Even though creating and fostering a diverse and inclusive workplace may require a commitment of time, energy and resources, it is well worth the benefits such a workplace offers. A diverse workplace benefits an employer in a number of ways, including:

  • Increasing employee productivity;
  • Reducing legal claims;
  • Enhancing the employer’s internal and public image; and
  • Increasing customer loyalty.
7. Address Workplace Health

As an employer, make sure you have established and continue to maintain a healthy workplace. Don’t forget that, under the Occupational Safety and Health Act, an employer has a duty to provide a place of employment that is free of recognized hazards to employee safety and health.

Some employee health issues that employers may want to prioritize in 2020 include:

  • Employee wellness programs;
  • Texting while driving;
  • Drug use and the opioid crisis;
  • Smoking and e-cigarette use;
  • Flu season and infectious disease prevention; and
  • Active shooter events.
8. Account for Minimum Wage Increases

Once again, 2020 ushered in many new compliance requirements for employers, and unsurprisingly, many of them involved minimum wage changes. Beginning January 1 (or December 31, 2019, in New York), the minimum wage rate increased in 21 states and in many localities across the US. For example, several cities across the country had minimum wage laws that took effect for the first time, and in California alone, nearly 20 localities saw an increase in the minimum wage.

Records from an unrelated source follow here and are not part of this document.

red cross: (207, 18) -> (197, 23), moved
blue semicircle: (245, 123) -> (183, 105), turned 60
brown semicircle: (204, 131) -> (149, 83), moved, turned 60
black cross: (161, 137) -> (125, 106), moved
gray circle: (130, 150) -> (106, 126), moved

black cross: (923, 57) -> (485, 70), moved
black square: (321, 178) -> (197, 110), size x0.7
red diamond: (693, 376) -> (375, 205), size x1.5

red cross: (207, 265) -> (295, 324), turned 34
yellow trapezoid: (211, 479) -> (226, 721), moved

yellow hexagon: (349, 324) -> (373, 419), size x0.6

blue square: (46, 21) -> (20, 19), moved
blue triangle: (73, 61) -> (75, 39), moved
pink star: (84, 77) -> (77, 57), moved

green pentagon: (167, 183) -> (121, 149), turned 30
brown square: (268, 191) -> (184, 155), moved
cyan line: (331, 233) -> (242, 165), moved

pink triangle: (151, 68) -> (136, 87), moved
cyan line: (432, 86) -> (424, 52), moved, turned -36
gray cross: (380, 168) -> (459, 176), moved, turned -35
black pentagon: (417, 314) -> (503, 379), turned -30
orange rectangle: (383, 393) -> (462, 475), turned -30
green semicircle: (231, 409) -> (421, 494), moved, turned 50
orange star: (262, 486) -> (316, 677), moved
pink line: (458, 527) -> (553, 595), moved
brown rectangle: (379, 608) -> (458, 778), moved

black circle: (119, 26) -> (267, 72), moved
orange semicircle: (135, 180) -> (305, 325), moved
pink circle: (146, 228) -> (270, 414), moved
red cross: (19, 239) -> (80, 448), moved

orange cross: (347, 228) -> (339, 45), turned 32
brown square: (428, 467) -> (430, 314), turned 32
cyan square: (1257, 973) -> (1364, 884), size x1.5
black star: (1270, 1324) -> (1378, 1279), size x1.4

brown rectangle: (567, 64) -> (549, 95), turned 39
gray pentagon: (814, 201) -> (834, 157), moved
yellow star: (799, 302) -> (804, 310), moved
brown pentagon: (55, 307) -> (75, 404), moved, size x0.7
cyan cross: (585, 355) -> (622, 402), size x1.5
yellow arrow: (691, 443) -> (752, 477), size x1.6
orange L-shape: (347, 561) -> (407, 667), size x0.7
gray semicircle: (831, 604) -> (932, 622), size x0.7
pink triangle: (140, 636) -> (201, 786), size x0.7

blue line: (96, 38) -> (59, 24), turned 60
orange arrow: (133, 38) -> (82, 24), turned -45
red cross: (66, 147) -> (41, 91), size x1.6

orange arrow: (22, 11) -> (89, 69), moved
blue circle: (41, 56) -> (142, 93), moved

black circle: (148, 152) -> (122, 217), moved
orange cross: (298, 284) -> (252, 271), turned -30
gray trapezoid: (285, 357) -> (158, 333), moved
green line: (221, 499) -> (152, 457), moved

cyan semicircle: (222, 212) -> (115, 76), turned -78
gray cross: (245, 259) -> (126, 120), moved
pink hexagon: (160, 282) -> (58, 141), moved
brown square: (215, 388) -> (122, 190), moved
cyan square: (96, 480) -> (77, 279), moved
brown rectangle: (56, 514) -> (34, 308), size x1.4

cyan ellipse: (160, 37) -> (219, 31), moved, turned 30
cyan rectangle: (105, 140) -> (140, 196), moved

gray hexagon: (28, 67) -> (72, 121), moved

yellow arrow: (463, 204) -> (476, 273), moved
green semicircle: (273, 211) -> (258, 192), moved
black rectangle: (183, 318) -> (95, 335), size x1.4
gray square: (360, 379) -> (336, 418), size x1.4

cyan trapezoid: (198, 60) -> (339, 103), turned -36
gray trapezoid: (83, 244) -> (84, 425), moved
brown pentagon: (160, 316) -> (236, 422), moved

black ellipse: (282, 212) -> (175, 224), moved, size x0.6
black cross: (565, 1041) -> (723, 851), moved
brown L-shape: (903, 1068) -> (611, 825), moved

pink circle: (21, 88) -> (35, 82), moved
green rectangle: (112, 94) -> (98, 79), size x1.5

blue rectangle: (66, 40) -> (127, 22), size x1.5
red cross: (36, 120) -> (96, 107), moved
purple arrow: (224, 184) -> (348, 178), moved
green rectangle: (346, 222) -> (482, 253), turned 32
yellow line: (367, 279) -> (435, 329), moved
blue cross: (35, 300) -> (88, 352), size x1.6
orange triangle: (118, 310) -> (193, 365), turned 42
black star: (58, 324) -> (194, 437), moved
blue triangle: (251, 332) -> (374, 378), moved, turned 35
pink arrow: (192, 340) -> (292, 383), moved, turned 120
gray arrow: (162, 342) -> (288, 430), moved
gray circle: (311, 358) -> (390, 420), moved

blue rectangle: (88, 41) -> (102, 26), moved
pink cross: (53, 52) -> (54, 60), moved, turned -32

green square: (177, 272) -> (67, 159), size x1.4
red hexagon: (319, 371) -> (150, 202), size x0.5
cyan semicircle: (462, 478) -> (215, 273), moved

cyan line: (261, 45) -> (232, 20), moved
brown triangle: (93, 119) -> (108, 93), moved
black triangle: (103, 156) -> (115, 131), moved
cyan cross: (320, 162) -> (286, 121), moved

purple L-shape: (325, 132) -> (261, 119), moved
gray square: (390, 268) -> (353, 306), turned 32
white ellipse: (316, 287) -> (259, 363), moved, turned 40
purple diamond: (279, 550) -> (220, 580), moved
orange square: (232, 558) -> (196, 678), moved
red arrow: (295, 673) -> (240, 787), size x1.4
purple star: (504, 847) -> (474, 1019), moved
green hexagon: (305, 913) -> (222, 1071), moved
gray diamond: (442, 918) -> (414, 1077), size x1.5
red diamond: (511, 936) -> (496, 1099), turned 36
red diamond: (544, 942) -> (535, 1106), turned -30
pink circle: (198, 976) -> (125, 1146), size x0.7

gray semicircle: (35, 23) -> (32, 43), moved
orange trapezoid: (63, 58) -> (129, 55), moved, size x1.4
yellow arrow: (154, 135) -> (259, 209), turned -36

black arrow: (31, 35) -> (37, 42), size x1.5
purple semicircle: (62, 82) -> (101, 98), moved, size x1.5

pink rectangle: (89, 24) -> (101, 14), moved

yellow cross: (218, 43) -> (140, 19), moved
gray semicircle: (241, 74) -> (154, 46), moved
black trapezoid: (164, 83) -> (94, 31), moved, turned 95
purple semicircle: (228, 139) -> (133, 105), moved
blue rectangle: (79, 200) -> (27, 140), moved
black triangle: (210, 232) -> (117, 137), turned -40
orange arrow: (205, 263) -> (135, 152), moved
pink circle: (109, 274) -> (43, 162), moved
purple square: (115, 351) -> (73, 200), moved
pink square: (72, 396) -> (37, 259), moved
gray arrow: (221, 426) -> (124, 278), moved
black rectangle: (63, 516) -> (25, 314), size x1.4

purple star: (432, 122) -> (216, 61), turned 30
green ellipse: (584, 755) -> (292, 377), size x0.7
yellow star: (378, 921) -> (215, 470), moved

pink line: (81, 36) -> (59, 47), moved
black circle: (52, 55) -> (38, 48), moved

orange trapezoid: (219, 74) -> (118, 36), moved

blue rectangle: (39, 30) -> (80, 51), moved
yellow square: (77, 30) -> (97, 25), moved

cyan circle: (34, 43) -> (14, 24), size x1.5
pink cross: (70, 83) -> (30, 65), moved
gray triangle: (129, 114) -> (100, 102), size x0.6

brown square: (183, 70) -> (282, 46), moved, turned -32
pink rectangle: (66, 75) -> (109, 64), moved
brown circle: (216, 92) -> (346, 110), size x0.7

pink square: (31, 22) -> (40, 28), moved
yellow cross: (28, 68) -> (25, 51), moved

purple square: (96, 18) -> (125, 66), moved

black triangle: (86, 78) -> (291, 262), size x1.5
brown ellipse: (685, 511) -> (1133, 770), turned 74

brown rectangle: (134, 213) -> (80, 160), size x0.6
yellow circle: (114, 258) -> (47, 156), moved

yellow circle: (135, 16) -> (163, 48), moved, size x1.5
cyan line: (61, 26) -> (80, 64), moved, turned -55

Employers should ensure they have accounted for any new increases. 

9. Review Employee Classification

The beginning of a new year is a great time to review your employees’ changing job duties to make sure they are correctly classified. The classification of employees as exempt or nonexempt under the Fair Labor Standards Act (FLSA) is one of the most complex and difficult issues in federal wage and hour law, and employers now have to comply with new overtime regulations.

10. Stay Up-To-Date With Compliance Developments

Finally, it’s vital to continue watching for new developments and compliance requirements in 2020, and to stay current with applicable federal, state and local developments. Remain mindful of how such developments may affect your workplace policies, procedures and processes and be prepared to take action.